We may be headed for a full-scale economical doomsday. Or not. Either way, some recent trends are hard to ignore.

  • We are welcoming new methods of exchanging goods and currency. We have seen the rise of eBay and Amazon and those two, along others, seem to be here to stay. Contactless identification and payment systems (NFC) are gaining traction and are approaching full-scale deployment in western markets after a successful launch in Japan. Other consumer payment solutions (notably, phone-based solutions) are also quickly advancing through industry efforts.
  • We are participating in the emergence of new markets. Micropayments, a marquis thought and work subject of the 90s, seems to regain interest in technological and economical circles, notably through micro-loans and on “small” payments (Premium SMS, Facebook gifts, pay-as-you-go Cloud services, online donation drives, etc.). Emerging countries are engaging in B2C and C2C using alternative, technological means. In Côte d’Ivoire, where less than 5% of the population has a bank account but 30% has a cell phone, a functioning economical space has emerged, relying in part on cell-phone to cell-phone money transfers.
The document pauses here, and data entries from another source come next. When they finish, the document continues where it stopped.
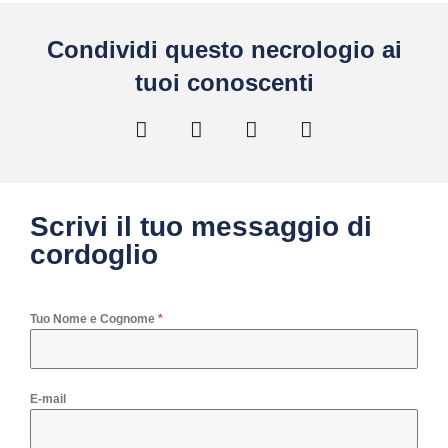
Condividi questo necrologio ai
tuoi conoscenti
Scrivi il tuo messaggio di
cordoglio
Tuo Nome e Cognome
*
E-mail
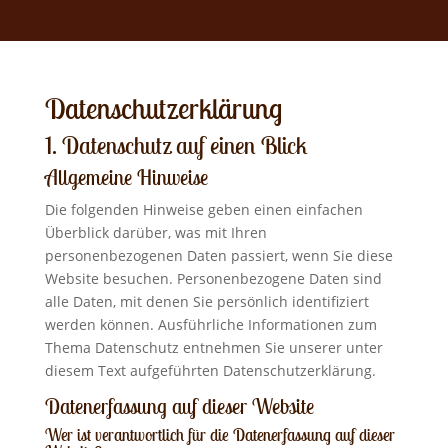
Datenschutz­erklärung
1. Datenschutz auf einen Blick
Allgemeine Hinweise
Die folgenden Hinweise geben einen einfachen
Überblick darüber, was mit Ihren
personenbezogenen Daten passiert, wenn Sie diese
Website besuchen. Personenbezogene Daten sind
alle Daten, mit denen Sie persönlich identifiziert
werden können. Ausführliche Informationen zum
Thema Datenschutz entnehmen Sie unserer unter
diesem Text aufgeführten Datenschutzerklärung.
Datenerfassung auf dieser Website
Wer ist verantwortlich für die Datenerfassung auf dieser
  • We may be witnessing the advent of a new economical spirit. The global market downturn of 2008 and 2009 is the source of many pleas for an update to our economy. From re-enforced calls from the far Left to get rid of Capitalism, to elements on the Right advocating a more responsible market. The idea of a “new Bretton Woods” seems to be advancing and epitomizes a world-wide striving for new or updated solutions.

The question is: can these currents amount to something larger than just superficial change? Rather than hope on the advent of a new economy, are those signs that a new economical sub-space can be (semi-)realistically expected, welcomed, fostered or advanced? If not, which are the smaller, separate challenges and opportunities we could face?